Ce n’est pas de solidarité dont l’Europe a besoin

« (…) Un démon malveillant qui chercherait à maximiser la désunion européenne n’aurait pas pu mieux calibrer la façon par laquelle l’épidémie de Covid-19 a touché l’Europe. L’Italie, toujours l’économie de l’UE la plus affaiblie une décennie après la crise de l’euro (avec le potentiel de croissance le plus faible, le ratio d'endettement public le plus élevé, la moindre marge de manœuvre budgétaire et la politique la plus fragile) a subi le plus lourd tribut humain de la pandémie. L’implosion économique provoquée par la pandémie va davantage accentuer les souffrances. De même, l’Espagne, dont la population a souffert d’un énorme chômage et de massives saisies de logements suite à la crise de l’euro, est devenue l’épicentre du coronavirus. Comme pour la Grèce, qui subit une moindre tragédie humaine, l’écroulement des recettes tirées du tourisme dont son économie dépend s’ajoute à une crise longue d’une décennie qui l’a fait basculer dans une véritable dépression.

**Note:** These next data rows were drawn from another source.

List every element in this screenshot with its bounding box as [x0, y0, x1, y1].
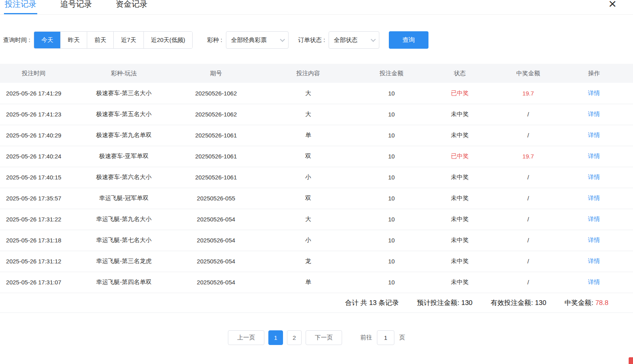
- cell-action: 详情: [555, 125, 633, 146]
- cell-action: 详情: [555, 83, 633, 104]
- tab[interactable]: 追号记录: [59, 0, 93, 14]
- cell-game-play: 极速赛车-第六名大小: [67, 167, 180, 188]
- cell-status: 已中奖: [418, 146, 501, 167]
- table-header-row: 投注时间 彩种-玩法 期号 投注内容 投注金额 状态 中奖金额 操作: [0, 64, 633, 83]
- cell-game-play: 极速赛车-第三名大小: [67, 83, 180, 104]
- table-row: 2025-05-26 17:41:29 极速赛车-第三名大小 20250526-…: [0, 83, 633, 104]
- prev-page-button[interactable]: 上一页: [228, 330, 264, 345]
- cell-status: 未中奖: [418, 209, 501, 230]
- page-number-label: 2: [293, 334, 296, 341]
- detail-link[interactable]: 详情: [588, 131, 600, 138]
- cell-action: 详情: [555, 209, 633, 230]
- page-number-list: 1 2: [268, 330, 302, 345]
- column-header: 投注金额: [365, 64, 418, 83]
- lottery-filter-label: 彩种 :: [207, 36, 222, 44]
- table-row: 2025-05-26 17:40:24 极速赛车-亚军单双 20250526-1…: [0, 146, 633, 167]
- time-filter-group: 今天 昨天 前天 近7天 近20天(低频): [34, 31, 193, 49]
- cell-action: 详情: [555, 272, 633, 293]
- time-filter-option[interactable]: 近7天: [113, 32, 143, 48]
- cell-bet-amount: 10: [365, 104, 418, 125]
- time-filter-option[interactable]: 今天: [34, 32, 60, 48]
- records-table: 投注时间 彩种-玩法 期号 投注内容 投注金额 状态 中奖金额 操作: [0, 64, 633, 293]
- cell-action: 详情: [555, 188, 633, 209]
- cell-status: 未中奖: [418, 230, 501, 251]
- detail-link[interactable]: 详情: [588, 152, 600, 159]
- search-button[interactable]: 查询: [389, 31, 428, 49]
- goto-suffix-label: 页: [399, 334, 405, 341]
- cell-bet-time: 2025-05-26 17:31:07: [0, 272, 67, 293]
- filter-bar: 查询时间 : 今天 昨天 前天 近7天 近20天: [3, 31, 633, 49]
- column-header: 操作: [555, 64, 633, 83]
- tabs-bar: 投注记录 追号记录 资金记录 ×: [0, 0, 633, 15]
- detail-link[interactable]: 详情: [588, 90, 600, 96]
- detail-link[interactable]: 详情: [588, 257, 600, 264]
- close-icon[interactable]: ×: [608, 0, 616, 10]
- detail-link[interactable]: 详情: [588, 173, 600, 180]
- time-filter-option-label: 今天: [41, 36, 53, 44]
- time-filter-option[interactable]: 前天: [87, 32, 113, 48]
- cell-issue-number: 20250526-054: [180, 209, 252, 230]
- cell-bet-time: 2025-05-26 17:40:24: [0, 146, 67, 167]
- cell-bet-content: 双: [252, 188, 365, 209]
- cell-bet-content: 大: [252, 83, 365, 104]
- floating-widget-fragment[interactable]: [629, 357, 633, 364]
- cell-status: 未中奖: [418, 104, 501, 125]
- next-page-button[interactable]: 下一页: [306, 330, 342, 345]
- table-row: 2025-05-26 17:35:57 幸运飞艇-冠军单双 20250526-0…: [0, 188, 633, 209]
- cell-bet-amount: 10: [365, 209, 418, 230]
- column-header: 期号: [180, 64, 252, 83]
- summary-valid-amount: 有效投注金额:130: [491, 298, 546, 307]
- cell-win-amount: 19.7: [501, 146, 555, 167]
- goto-label: 前往: [360, 334, 372, 341]
- cell-bet-amount: 10: [365, 230, 418, 251]
- summary-expected-label: 预计投注金额:: [417, 299, 459, 307]
- tab[interactable]: 资金记录: [115, 0, 148, 14]
- page-number-button[interactable]: 1: [268, 330, 283, 345]
- cell-game-play: 幸运飞艇-第七名大小: [67, 230, 180, 251]
- cell-bet-time: 2025-05-26 17:40:29: [0, 125, 67, 146]
- cell-game-play: 幸运飞艇-冠军单双: [67, 188, 180, 209]
- time-filter-option-label: 近20天(低频): [151, 36, 186, 44]
- detail-link[interactable]: 详情: [588, 111, 600, 117]
- cell-action: 详情: [555, 104, 633, 125]
- betting-records-panel: 投注记录 追号记录 资金记录 × 查询时间 : 今天: [0, 0, 633, 364]
- summary-valid-value: 130: [535, 299, 546, 307]
- time-filter-option[interactable]: 近20天(低频): [143, 32, 193, 48]
- detail-link[interactable]: 详情: [588, 194, 600, 201]
- cell-issue-number: 20250526-054: [180, 230, 252, 251]
- tab-label: 资金记录: [116, 0, 147, 8]
- cell-issue-number: 20250526-1062: [180, 83, 252, 104]
- cell-status: 已中奖: [418, 83, 501, 104]
- page-number-button[interactable]: 2: [287, 330, 302, 345]
- cell-bet-amount: 10: [365, 188, 418, 209]
- cell-win-amount: 19.7: [501, 83, 555, 104]
- cell-status: 未中奖: [418, 125, 501, 146]
- cell-bet-amount: 10: [365, 272, 418, 293]
- table-body: 2025-05-26 17:41:29 极速赛车-第三名大小 20250526-…: [0, 83, 633, 293]
- cell-win-amount: /: [501, 230, 555, 251]
- tab[interactable]: 投注记录: [4, 0, 37, 14]
- cell-issue-number: 20250526-1061: [180, 167, 252, 188]
- cell-win-amount: /: [501, 188, 555, 209]
- cell-game-play: 幸运飞艇-第九名大小: [67, 209, 180, 230]
- cell-bet-amount: 10: [365, 251, 418, 272]
- table-row: 2025-05-26 17:31:18 幸运飞艇-第七名大小 20250526-…: [0, 230, 633, 251]
- cell-bet-time: 2025-05-26 17:35:57: [0, 188, 67, 209]
- cell-bet-amount: 10: [365, 146, 418, 167]
- cell-game-play: 幸运飞艇-第三名龙虎: [67, 251, 180, 272]
- cell-bet-time: 2025-05-26 17:31:12: [0, 251, 67, 272]
- column-header: 彩种-玩法: [67, 64, 180, 83]
- cell-bet-content: 大: [252, 104, 365, 125]
- cell-win-amount: /: [501, 125, 555, 146]
- time-filter-option[interactable]: 昨天: [60, 32, 87, 48]
- lottery-select[interactable]: 全部经典彩票: [226, 31, 289, 49]
- time-filter-option-label: 昨天: [68, 36, 80, 44]
- detail-link[interactable]: 详情: [588, 278, 600, 285]
- detail-link[interactable]: 详情: [588, 236, 600, 243]
- goto-page-input[interactable]: [377, 330, 394, 345]
- cell-win-amount: /: [501, 209, 555, 230]
- order-status-select[interactable]: 全部状态: [329, 31, 379, 49]
- tab-label: 投注记录: [5, 0, 36, 8]
- cell-bet-content: 双: [252, 146, 365, 167]
- detail-link[interactable]: 详情: [588, 215, 600, 222]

Parallèlement, les pays avec les finances les plus saines ont moins souffert sur les fronts économique et sanitaire.

Comme la crise s’est aggravée en Europe, neuf dirigeants des gouvernements de la zone euro ont appelé à l’émission de "coronabonds" pour répartir plus également à travers l’Europe le supplément de dette que les gouvernements vont avoir besoin pour contenir la chute des revenus privés. Etant donné que, à la différence du Japon, de la Grande-Bretagne et des Etats-Unis, l’Europe n’a pas de banque centrale capable de financer directement les gouvernements en difficulté, les eurobonds assureraient que le fardeau de la nouvelle dette ne soit pas seulement portée par ceux les moins à même de le faire.

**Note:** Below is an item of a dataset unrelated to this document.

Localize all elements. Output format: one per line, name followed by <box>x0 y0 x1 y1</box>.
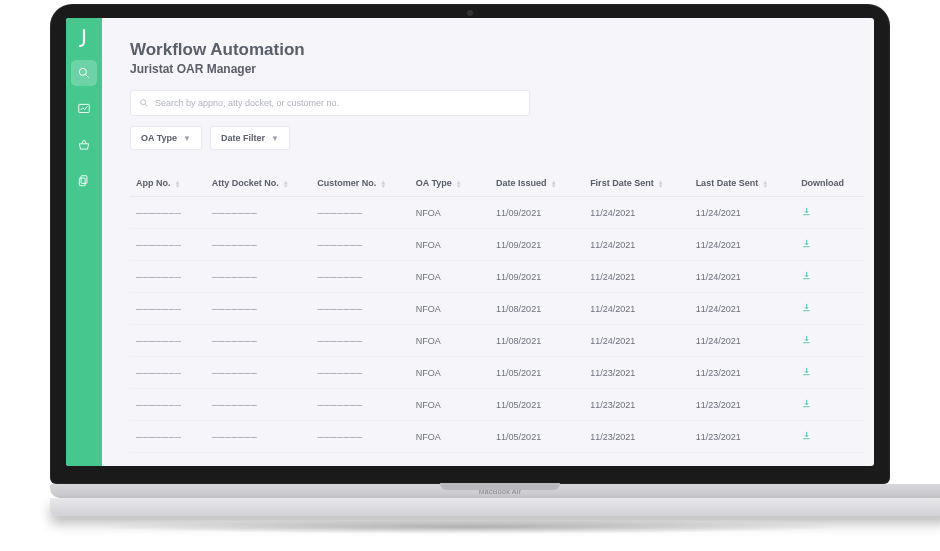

L’idée derrière de telles obligations n’est ni nouvelle, ni compliquée. Ce qui est nouveau est que, durant cette pandémie, l’appel aux eurobonds s’est fait au nom de la solidarité vis-à-vis des pays en difficulté du sud.

Comme certains d’entre nous l’ont anticipé avant les réunions cruciales de l’Eurogroupe des ministres des Finances de la zone euro, il n’y en aura pas. Comme on pouvait s’y attendre, les "coronabonds" ont été définitivement écartées lors de la réunion de l’Eurogroupe du 9 avril, reléguées aux oubliettes pour plusieurs années, voire à jamais.

Cette tournure des événements n’est pas difficile à expliquer. Les neuf dirigeants de gouvernement avaient fait le pari que leur évocation des obligations comme l’incarnation financière de la solidarité européenne susciterait l’adhésion. Ils se sont trompés.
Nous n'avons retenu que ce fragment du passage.